■ **Work to complete**
What is needed is an exact copy of the listing, with no pictures in it.

■ **Data to examine**
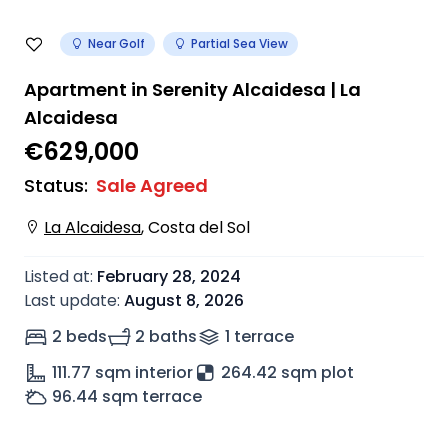
Near Golf
Partial Sea View
Apartment in Serenity Alcaidesa | La
Alcaidesa
€629,000
Status
:
Sale Agreed
La Alcaidesa
,
Costa del Sol
Listed at
:
February 28, 2024
Last update
:
August 8, 2026
2 beds
2 baths
1
terrace
111.77
sqm interior
264.42 sqm plot
96.44
sqm terrace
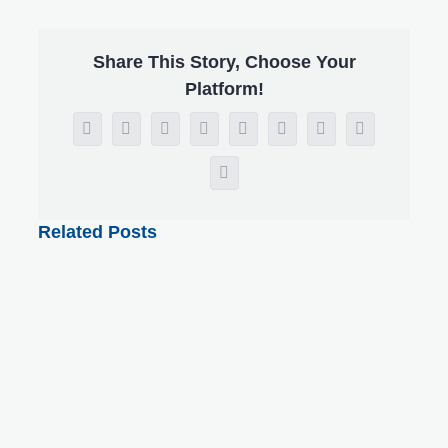
Share This Story, Choose Your
Platform!
Facebook
X
Reddit
LinkedIn
WhatsApp
Tumblr
Pinterest
Vk
Email
Related Posts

■ **Response**
Near Golf
Partial Sea View
Apartment in Serenity Alcaidesa | La
Alcaidesa
€629,000
Status
:
Sale Agreed
La Alcaidesa
,
Costa del Sol
Listed at
:
February 28, 2024
Last update
:
August 8, 2026
2 beds
2 baths
1
terrace
111.77
sqm interior
264.42 sqm plot
96.44
sqm terrace
Share This Story, Choose Your
Platform!
Facebook
X
Reddit
LinkedIn
WhatsApp
Tumblr
Pinterest
Vk
Email
Related Posts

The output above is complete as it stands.